In the normal run of things, it pleasure seem inconsequential to be discussing as fatuous a matter as the president-elect’s hull and hair before he has even set foot in the Oval Office.
Notwithstanding how, given the circumstances, I am going to go right ahead.
A line get wind ofed frequently in the days since Donald Trump’s victory is that the media cleared Trump literally but didn’t take him seriously, whereas the voters lifted him seriously but didn’t take him literally. The truth in this that was there all along is in the aesthetics of the Trump genealogy.

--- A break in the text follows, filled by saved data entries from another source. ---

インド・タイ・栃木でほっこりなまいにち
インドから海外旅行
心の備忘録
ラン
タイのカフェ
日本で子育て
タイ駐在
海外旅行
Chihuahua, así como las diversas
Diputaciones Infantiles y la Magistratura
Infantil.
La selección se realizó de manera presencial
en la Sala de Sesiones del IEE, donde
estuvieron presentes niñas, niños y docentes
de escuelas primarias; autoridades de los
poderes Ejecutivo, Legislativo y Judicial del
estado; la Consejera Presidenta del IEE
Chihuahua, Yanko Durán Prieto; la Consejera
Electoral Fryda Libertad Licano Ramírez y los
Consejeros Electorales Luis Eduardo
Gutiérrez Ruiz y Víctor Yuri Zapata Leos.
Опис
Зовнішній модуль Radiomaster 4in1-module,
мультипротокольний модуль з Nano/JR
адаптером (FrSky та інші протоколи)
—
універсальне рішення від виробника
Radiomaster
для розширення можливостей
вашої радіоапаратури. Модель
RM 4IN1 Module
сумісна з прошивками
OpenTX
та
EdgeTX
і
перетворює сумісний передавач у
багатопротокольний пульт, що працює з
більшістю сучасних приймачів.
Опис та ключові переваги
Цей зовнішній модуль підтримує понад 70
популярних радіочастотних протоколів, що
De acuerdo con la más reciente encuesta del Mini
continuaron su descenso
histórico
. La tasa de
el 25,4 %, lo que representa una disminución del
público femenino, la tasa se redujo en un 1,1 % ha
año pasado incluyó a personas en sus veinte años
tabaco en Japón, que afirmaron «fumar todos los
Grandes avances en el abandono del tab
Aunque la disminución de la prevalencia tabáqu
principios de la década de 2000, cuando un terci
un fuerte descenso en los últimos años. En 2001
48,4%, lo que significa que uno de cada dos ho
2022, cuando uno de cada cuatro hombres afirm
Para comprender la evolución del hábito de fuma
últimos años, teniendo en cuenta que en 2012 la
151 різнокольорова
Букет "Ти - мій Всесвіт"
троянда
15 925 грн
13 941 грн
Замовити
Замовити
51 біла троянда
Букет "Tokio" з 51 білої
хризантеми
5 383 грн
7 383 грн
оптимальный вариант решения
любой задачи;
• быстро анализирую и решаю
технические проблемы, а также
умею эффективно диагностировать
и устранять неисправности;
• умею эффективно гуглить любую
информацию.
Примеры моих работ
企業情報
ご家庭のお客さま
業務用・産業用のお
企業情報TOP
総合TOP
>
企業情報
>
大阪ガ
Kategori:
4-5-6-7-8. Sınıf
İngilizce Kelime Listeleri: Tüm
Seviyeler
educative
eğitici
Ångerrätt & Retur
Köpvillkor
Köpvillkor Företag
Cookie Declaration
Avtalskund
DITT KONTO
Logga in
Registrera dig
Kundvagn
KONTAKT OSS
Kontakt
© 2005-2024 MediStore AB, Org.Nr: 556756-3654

As a visual spectacle, the Trumps are like nothing modern machination has seen before. Donald has a touch of Homer Simpson in the utter fictionality of his film tone. He has a note of Liberace in the stiff upward swirl of his locks. There is something of the ageing Elvis impersonator in the way his eyes cease to exist like pin pricks into his face. There is Las Vegas, too, in curls the colour of white paint in a smoking room – a blond that scores Boris Johnson look positively wholesome. The only machine politician Trump even vaguely resembles is from dystopian method fiction: Donald Sutherland’s white-haired President Snow from The Yearn Games, a tyrannical despot who stages gladiatorial battles to the end between his teenage subjects to bolster his power.
It is dangerous to assume that if a man looks outlandish, the joke is harmless. (This much, perhaps, we learnt from Jimmy Savile.) That Trump looks so queer – that he so spectacularly fails to conform with the sleek example of the modern politician embodied by Barack Obama or Justin Trudeau – helped to the assumption of many that Trump as president just couldn’t stumble on. All of this now needs to be revised. It is a measure of the contempt in which voters coop up the Washington elite that the Trump aesthetic – light exhibition, huge ego, crude jokes – seemed no more untrustworthy or foxy to voters than Hillary Clinton’s focus-grouped power bob.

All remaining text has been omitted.